**RECORDS TO USE**

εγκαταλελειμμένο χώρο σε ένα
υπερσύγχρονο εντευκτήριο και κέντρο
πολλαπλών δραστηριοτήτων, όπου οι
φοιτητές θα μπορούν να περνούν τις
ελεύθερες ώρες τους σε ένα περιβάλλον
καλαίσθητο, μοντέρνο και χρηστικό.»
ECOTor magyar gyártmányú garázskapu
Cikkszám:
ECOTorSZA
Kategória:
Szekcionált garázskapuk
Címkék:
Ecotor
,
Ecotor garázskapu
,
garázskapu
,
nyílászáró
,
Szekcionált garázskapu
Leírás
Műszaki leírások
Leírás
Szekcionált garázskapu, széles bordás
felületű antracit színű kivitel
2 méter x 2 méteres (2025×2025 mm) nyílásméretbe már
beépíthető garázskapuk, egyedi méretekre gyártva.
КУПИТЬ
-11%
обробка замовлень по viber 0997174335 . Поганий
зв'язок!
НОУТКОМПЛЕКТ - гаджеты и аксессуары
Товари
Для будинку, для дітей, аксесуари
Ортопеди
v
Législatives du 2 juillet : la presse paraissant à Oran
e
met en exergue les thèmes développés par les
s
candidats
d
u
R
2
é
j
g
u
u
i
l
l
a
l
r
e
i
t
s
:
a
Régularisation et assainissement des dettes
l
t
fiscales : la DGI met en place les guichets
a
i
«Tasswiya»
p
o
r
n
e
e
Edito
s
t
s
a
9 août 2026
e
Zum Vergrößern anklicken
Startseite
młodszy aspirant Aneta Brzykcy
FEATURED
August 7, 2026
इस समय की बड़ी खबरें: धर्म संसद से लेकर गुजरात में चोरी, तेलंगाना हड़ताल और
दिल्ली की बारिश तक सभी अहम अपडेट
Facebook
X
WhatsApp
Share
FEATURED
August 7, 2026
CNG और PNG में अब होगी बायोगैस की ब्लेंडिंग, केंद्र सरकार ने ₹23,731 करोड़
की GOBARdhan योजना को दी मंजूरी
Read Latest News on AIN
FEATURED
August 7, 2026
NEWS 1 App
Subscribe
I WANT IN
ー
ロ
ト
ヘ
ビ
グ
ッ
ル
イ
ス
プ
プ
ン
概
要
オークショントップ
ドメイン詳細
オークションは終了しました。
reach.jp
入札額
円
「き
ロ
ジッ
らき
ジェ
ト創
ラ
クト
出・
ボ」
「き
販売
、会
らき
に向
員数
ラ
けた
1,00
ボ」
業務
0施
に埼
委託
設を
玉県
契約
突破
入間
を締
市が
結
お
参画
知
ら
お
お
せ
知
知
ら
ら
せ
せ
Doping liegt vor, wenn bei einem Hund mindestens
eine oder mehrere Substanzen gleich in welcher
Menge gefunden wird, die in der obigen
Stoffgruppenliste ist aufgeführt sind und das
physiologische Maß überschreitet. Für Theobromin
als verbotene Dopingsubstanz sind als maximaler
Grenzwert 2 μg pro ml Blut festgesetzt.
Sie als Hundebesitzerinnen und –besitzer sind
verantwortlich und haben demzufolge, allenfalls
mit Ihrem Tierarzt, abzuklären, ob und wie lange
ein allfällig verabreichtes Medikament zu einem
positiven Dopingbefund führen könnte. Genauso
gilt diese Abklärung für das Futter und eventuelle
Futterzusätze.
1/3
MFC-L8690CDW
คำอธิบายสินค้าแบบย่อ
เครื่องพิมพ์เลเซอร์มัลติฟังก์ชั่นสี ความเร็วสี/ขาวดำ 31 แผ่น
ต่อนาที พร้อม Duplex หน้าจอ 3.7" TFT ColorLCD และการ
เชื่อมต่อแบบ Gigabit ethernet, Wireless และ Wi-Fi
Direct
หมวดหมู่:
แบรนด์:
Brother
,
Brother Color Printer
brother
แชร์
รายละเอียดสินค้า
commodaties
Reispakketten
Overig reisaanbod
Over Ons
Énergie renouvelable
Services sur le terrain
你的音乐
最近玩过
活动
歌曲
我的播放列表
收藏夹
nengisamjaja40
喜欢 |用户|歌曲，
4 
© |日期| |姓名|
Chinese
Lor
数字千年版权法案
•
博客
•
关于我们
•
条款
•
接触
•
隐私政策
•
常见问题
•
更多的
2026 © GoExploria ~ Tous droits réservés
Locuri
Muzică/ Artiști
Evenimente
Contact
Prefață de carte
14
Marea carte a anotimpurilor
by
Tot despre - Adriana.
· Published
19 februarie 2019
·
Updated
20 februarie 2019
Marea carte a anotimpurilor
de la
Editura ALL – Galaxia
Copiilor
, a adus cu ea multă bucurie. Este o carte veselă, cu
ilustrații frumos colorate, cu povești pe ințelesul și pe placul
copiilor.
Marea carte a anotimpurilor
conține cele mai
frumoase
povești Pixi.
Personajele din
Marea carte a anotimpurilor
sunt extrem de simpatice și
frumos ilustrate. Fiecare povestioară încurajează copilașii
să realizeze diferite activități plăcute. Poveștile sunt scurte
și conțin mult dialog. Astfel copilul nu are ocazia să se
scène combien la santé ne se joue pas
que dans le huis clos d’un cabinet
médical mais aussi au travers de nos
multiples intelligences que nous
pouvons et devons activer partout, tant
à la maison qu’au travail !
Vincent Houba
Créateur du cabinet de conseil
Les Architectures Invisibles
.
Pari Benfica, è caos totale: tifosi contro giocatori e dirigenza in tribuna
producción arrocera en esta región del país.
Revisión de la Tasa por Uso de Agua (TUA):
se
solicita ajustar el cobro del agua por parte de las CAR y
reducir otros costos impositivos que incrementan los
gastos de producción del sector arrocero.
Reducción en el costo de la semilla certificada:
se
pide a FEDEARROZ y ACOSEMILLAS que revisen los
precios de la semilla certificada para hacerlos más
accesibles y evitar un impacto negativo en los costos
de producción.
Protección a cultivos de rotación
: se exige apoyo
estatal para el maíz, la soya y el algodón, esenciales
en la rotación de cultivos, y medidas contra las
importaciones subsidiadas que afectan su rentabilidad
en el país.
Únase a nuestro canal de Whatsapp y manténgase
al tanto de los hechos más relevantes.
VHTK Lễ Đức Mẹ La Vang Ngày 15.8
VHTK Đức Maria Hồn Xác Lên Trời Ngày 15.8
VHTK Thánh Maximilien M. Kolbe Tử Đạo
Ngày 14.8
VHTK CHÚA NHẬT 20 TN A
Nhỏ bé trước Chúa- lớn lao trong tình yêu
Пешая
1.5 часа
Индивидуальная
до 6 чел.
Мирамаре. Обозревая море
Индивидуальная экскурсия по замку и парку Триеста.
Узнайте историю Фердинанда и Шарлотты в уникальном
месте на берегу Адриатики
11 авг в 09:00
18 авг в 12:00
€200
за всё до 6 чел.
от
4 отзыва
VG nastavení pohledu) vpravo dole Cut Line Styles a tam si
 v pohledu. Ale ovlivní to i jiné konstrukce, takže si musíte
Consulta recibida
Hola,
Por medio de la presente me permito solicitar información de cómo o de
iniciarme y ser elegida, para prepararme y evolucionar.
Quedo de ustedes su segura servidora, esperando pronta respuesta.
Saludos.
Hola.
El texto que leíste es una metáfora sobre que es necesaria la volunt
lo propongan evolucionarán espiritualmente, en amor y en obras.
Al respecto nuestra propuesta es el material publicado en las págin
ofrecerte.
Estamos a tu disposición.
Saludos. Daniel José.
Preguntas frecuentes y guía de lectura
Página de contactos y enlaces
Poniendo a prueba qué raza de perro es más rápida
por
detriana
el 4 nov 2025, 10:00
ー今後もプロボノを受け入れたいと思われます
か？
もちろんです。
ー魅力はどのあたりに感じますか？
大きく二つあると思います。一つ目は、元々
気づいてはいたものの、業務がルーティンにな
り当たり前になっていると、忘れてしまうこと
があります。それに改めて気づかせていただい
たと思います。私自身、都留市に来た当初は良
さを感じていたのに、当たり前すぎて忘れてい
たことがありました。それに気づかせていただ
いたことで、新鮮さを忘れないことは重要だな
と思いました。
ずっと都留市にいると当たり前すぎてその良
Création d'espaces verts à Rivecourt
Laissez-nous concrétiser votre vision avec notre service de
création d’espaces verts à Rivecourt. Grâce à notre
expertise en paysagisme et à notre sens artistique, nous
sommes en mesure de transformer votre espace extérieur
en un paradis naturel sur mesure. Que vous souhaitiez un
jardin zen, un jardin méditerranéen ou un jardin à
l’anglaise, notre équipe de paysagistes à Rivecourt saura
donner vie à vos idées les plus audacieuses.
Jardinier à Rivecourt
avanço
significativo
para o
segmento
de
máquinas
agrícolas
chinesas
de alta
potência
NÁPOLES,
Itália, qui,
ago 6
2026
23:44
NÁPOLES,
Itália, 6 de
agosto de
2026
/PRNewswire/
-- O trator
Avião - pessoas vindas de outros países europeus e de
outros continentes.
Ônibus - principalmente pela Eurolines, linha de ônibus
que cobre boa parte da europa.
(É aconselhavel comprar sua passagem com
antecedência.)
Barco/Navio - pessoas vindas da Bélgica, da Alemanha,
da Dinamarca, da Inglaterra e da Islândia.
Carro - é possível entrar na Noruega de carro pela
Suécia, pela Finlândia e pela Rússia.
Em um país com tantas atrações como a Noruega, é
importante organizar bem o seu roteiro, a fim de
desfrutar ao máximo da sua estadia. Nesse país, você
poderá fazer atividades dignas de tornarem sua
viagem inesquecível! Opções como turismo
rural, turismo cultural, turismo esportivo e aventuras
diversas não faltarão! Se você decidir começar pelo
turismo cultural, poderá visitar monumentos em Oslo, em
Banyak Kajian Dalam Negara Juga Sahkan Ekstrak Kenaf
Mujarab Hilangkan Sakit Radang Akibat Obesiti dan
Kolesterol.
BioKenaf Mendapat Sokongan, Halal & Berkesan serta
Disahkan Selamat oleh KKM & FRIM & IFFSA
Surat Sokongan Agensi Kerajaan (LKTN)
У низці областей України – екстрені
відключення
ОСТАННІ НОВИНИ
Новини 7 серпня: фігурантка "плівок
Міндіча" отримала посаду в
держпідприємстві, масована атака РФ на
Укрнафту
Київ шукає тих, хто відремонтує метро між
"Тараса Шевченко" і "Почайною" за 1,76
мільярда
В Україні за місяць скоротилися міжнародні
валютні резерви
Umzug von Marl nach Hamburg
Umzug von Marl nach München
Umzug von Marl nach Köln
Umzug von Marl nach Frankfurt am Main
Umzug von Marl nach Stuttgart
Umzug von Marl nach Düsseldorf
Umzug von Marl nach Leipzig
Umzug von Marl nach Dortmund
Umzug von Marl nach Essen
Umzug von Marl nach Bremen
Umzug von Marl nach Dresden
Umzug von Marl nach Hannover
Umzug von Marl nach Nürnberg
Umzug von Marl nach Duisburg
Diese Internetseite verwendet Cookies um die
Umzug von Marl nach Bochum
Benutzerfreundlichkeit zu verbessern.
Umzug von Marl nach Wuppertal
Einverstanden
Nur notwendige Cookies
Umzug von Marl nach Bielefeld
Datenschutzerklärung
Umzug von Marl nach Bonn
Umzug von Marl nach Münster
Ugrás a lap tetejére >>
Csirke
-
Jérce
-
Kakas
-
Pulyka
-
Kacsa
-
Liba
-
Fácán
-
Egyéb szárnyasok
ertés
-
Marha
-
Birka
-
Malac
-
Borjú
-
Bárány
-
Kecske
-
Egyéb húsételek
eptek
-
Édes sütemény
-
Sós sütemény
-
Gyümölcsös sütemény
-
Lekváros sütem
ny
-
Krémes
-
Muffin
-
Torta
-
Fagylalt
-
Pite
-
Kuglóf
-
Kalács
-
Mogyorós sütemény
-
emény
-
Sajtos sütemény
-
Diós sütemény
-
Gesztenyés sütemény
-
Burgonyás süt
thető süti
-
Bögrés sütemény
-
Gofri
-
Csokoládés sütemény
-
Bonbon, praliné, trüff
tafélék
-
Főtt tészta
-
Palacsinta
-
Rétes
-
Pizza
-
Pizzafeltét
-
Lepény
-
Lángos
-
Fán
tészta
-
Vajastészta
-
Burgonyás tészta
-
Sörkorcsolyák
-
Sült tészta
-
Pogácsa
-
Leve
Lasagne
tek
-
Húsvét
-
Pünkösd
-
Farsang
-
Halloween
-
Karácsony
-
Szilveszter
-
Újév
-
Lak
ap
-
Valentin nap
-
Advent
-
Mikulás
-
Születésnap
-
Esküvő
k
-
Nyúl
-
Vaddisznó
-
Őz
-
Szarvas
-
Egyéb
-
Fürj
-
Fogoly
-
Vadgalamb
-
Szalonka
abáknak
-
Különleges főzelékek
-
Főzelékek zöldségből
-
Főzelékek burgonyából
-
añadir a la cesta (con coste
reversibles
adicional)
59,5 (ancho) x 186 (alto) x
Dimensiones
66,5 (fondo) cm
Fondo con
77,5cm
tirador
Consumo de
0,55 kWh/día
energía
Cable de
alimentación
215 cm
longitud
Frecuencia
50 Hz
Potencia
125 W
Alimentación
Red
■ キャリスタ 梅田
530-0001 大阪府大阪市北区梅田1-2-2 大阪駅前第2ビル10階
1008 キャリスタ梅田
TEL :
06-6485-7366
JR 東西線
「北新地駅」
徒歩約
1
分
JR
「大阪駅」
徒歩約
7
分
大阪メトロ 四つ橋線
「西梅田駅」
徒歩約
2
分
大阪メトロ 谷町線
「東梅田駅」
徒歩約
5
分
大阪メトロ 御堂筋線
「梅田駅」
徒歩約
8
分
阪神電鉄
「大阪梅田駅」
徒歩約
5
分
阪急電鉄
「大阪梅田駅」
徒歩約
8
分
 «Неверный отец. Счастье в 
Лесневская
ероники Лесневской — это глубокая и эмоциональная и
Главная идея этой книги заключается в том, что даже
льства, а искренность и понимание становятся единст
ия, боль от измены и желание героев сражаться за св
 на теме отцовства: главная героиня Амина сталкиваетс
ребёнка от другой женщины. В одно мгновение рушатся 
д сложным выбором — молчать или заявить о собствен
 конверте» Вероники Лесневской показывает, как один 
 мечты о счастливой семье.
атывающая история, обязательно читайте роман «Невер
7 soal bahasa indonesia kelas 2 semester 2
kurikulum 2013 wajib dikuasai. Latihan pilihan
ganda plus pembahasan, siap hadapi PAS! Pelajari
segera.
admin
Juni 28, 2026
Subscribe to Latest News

**PROBLEM**
Return each line of the data above that includes the word "einem".

**ANSWER SPACE**
Doping liegt vor, wenn bei einem Hund mindestens
ein allfällig verabreichtes Medikament zu einem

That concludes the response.